Rozdział 37 - Kochać to Ciężka Sprawa

136 10 0
                                    

Haziel:

Sapnięcie wyszło z moich ust. W te piątkowe popołudnie jest dość ciepło. Na szczęście nie jest duszno, ale nie ma możliwości by cokolwiek zasłoniło słońce.

Rozsiadłem się wygodnie na ławce dalej sapiąc cicho. Pytanie brzmi, co ja w ogóle robię na zewnątrz w dzień, który rozpoczyna weekend? Otóż jestem umówiony z Bree. Ostatnimi czasy syrena ma mocne urwanie głowy by opiekować się młodszą siostrą, dlatego tylko dzisiaj jej pasuje by poświęcić mi trochę czasu. Nie wie o co może mi chodzić, ani że za kilka chwil pozna brata Colta i jego dziewczyne. Nie chciałem jej stresować, więc w momencie tego "spotkania" z nimi wole udawać, że to był przypadek.

W tym momencie ktoś zasłonił mi słońce.

- Byłoby ci o wiele lepiej jakbyś nałożył krótsze spodnie. - chichra się czerwonowłosa.

Jestem ubrany w jasne jeansy, w nie mam włożoną białą koszulke z napisem "I'm Bored" i rysunkiem leżącego ludzika oraz czarne trampki. Srebrny zegarke na moim lewym nadgarstku odbija promienie słoneczne.

Zaś Bree prezentuje się w białych, jeansowych ogrodniczkach, które sięgają jej do połowy ud, pod nimi ma jasno czerwoną koszulke na krótkim rękawie, białe baletki oraz tej samej barwy mała torebka. Swoje włosy ma spięte w niskiego koka, a twarz delikatnie pomalowaną.

- Koszulka nieźle cię opisuje. - komentuje mój ubiór.

- Będzie jeszcze śmieszniej jak powiem ci, że dostałem ją od taty. - prycham.

Zaśmiała się cicho. Poklepałem miejsce obok siebie i tym samym dałem jej znać by usiadła. Wykonała moje polecenie, po czym podałem jej wcześniej już kupiony zimny napój w puszce.

- Dzięki. - posłała mi uśmiech zabierając przedmiot.

Przez chwile siedzimy w ciszy. Rozkoszujemy się zimnym i orzeźwiającym smakiem cieczy oraz widokiem. Przed nami mieści się mała fontanna. Znajdujemy się w jedynym parku na Medinillie. Jeśli dobrze kojarze to tutaj Colt zabrał syrena na ich pierwszą randke. Nie pomyślałem o tym, kiedy ją zapraszałem, ale to całkiem dobre miejsce.

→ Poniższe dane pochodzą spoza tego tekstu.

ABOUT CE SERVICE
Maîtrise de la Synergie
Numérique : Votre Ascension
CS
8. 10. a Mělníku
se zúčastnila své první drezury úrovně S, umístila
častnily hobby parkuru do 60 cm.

- To... - zaczyna niepewnie.

- Nie stresuj się tak. - wtrącam. - Zachowujesz się jakbym miał ci zaraz wyznać miłość, czy coś. - dodaje machając ręką.

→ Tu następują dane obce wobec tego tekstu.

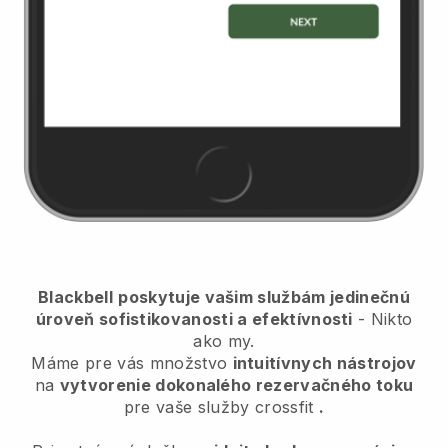
Blackbell
poskytuje vašim službám jedinečnú
úroveň sofistikovanosti a efektívnosti
- Nikto
ako my.
Máme pre vás množstvo
intuitívnych nástrojov
na
vytvorenie dokonalého rezervačného toku
pre vaše služby crossfit
.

- To o co chodzi? Nie żeby mi przeszkadzało to spotkanie z tobą, ale troszkę cię już znam i wiem, że nie lubisz zbytnio wychodzić z domu. - stwierdza.

- Masz całkowitą racje. Nie lubię. Wolałbym teraz siedzieć w pokoju i grać sobie w najnowszą strzelanke. - wzdycham. - Niestety muszę tu być. - szepcze pod nosem.

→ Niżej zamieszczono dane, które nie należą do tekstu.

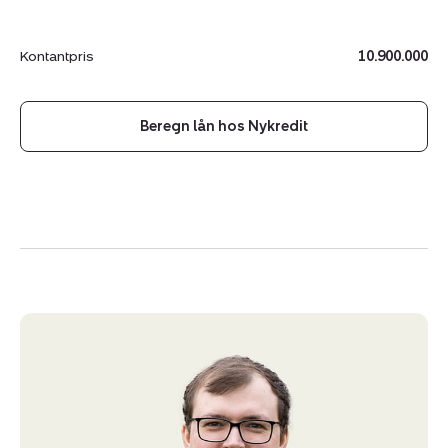
Blå SPF-status
Topigs Norsvin-genetik
Godkendt til opformering af Topigs Norsvin
Kontantpris
10.900.000
Samlet staldareal på ca. 6.792 m²
Beregn lån hos Nykredit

- To nie jest zbyt zachęcające. - marszczy brwi.

- A możesz po prostu cieszyć się z mojego towarzystwa i nie myśleć tyle? - pytam.

- Haziel... - patrzy na mnie z nadzieją, że wytłumacze o co chodzi.

- I tak nie chciałem tego przed tobą ukrywać. - sapię z ciepła. - Czekaj. Napiszę do kogoś. - informuje.

Szybko wyciągnąłem telefon z kieszeni, po czym wysłałem wiadomość do Gio. Po prostu dałem mu znać gdzie jesteśmy oraz, że ma już iść.

- Ktoś ma jeszcze przyjść? - pyta cicho.

- Gio i Willow. - odpowiadam. - To brat Colta i jego dziewczyna. - dodaje, kiedy zauważyłem, że syrena mocno zmarszczyła brwi.

- To wiem, ale nie rozumiem dlaczego mieliby chcieć z nami się spotkać. - myśli intensywnie.